Le competenze economiche di questa nuova figura sono limitate dalla tipologia di polizza: per quelle vita caso morte il tetto è pari a 300.000 euro, per le altre polizze vita 150.000 euro, per le polizze danni (come casa, salute e viaggi) è 25.000 euro, che scende a 2.500 nel caso di azione diretta del danneggiato nei confronti dell’impresa in caso di sinistro stradale.
Come funziona il procedimento
Rivolgersi all’arbitro assicurativo permette di accedere ad un iter stragiudiziale semplificato, che viene svolto interamente online utilizzando il Portale AAS. L’accesso al procedimento prevede delle regole ben precise, che devono essere seguite nel dettaglio. Prima di rivolgersi all’arbitro è necessario aver presentato un reclamo formale all’ufficio preposto della compagnia assicurativa ed aver atteso 45 giorni per la risposta dell’impresa.
Nel caso in cui la risposta dovesse dimostrarsi insoddisfacente o se dovesse mancare del tutto, il ricorso all’arbitro deve essere presentato entro 12 mesi dal reclamo. La controversia non deve coinvolgere dei fatti avvenuti più di tre anni prima della presentazione.
La procedura può essere avviata direttamente dal portale online: per farlo non è necessario essere seguiti da un avvocato. È previsto un contributo spese pari a 20 euro, che verrà rimborsato al cliente nel caso in cui il ricorso dovesse essere accettato.
L’intero procedimento è puramente documentale: non sono previste delle audizioni di testimoni o delle perizie tecniche nel corso della fase arbitrale.
Ma quali sono i tempi della procedura? Una volta che l’arbitro assicurativo ha ricevuto il ricorso, la segreteria tecnica – che è stata istituita direttamente presso Ivass – deve appurare che sia valida. Da parte sua la compagnia di assicurazioni ha pieno diritto a presentare le proprie controdeduzioni, sempre attraverso il portale.
La decisione deve essere presa entro 90 giorni dal completamento del fascicolo: nel caso in cui dovessero esserci dei casi particolarmente complessi, il termine può essere prorogato di altri 90, arrivando ad un massimo di 180 giorni.
Gli esiti e l’inadempimento
La decisione dell’arbitro assicurativo può dare ragione al cliente o rigettare completamente il ricorso. È importante sottolineare che qualsiasi giudizio espresso non è vincolante come una sentenza del tribunale: le parti hanno diritto a rivolgersi ad un giudice ordinario in un secondo momento.

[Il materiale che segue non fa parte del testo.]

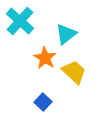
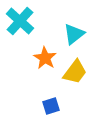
cyan triangle: moved 8 px right
yellow trapezoid: moved 1 px right; rotated 84 degrees clockwise
blue square: moved 8 px right, 4 px down; rotated 30 degrees clockwise
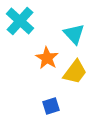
cyan triangle: rotated 35 degrees counterclockwise
orange star: moved 2 px right
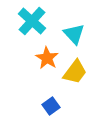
cyan cross: moved 12 px right
blue square: rotated 18 degrees counterclockwise
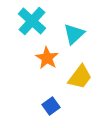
cyan triangle: rotated 30 degrees clockwise
yellow trapezoid: moved 5 px right, 5 px down
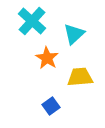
yellow trapezoid: rotated 132 degrees counterclockwise
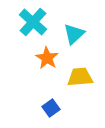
cyan cross: moved 1 px right, 1 px down
blue square: moved 2 px down
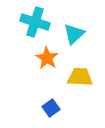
cyan cross: moved 2 px right; rotated 24 degrees counterclockwise
yellow trapezoid: rotated 8 degrees clockwise
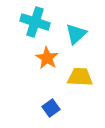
cyan triangle: moved 2 px right
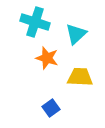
orange star: rotated 15 degrees counterclockwise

Nel caso in cui la compagnia assicurativa non dovesse rispettare la decisione favorevole al cliente, l‘inadempimento viene pubblicato sul portale dell’Ivass e può essere diffuso attraverso dei comunicati stampa, causando un danno d’immagine all’impresa.
Quali sono le differenze operative con gli altri arbitri
L’arbitro assicurativo va a completare il quadro dei sistemi alternativi per risolvere le dispute in campo finanziario nel nostro paese. Si affianca all’arbitro bancario finanziario, attraverso il quale vengono gestite le controversie bancarie, e all’arbitro per le controversie finanziarie, che interviene quando sono coinvolti degli investimenti e dei prodotti finanziari.
Prodotti ibridi, come Polizze Unit-Linked e Index-Linked, possono vedere coinvolte due figure diverse, a seconda della controversia che si è venuta ad aprire. Se la contestazione coinvolge le caratteristiche finanziarie della polizza – come la perdita di valore dell’investimento o la carenza informativa – la competenza è dell’arbitro per le controversie finanziarie. Se invece la questione riguarda la gestione del contratto o aspetti tipicamente assicurativi, interviene l’arbitro assicurativo.
Quest’ultimo è l’unico specializzato nella gestione dei sinistri: può essere interpellato per la valutazione della liquidazione dei danni o nel comportamento dei periti assicurativi.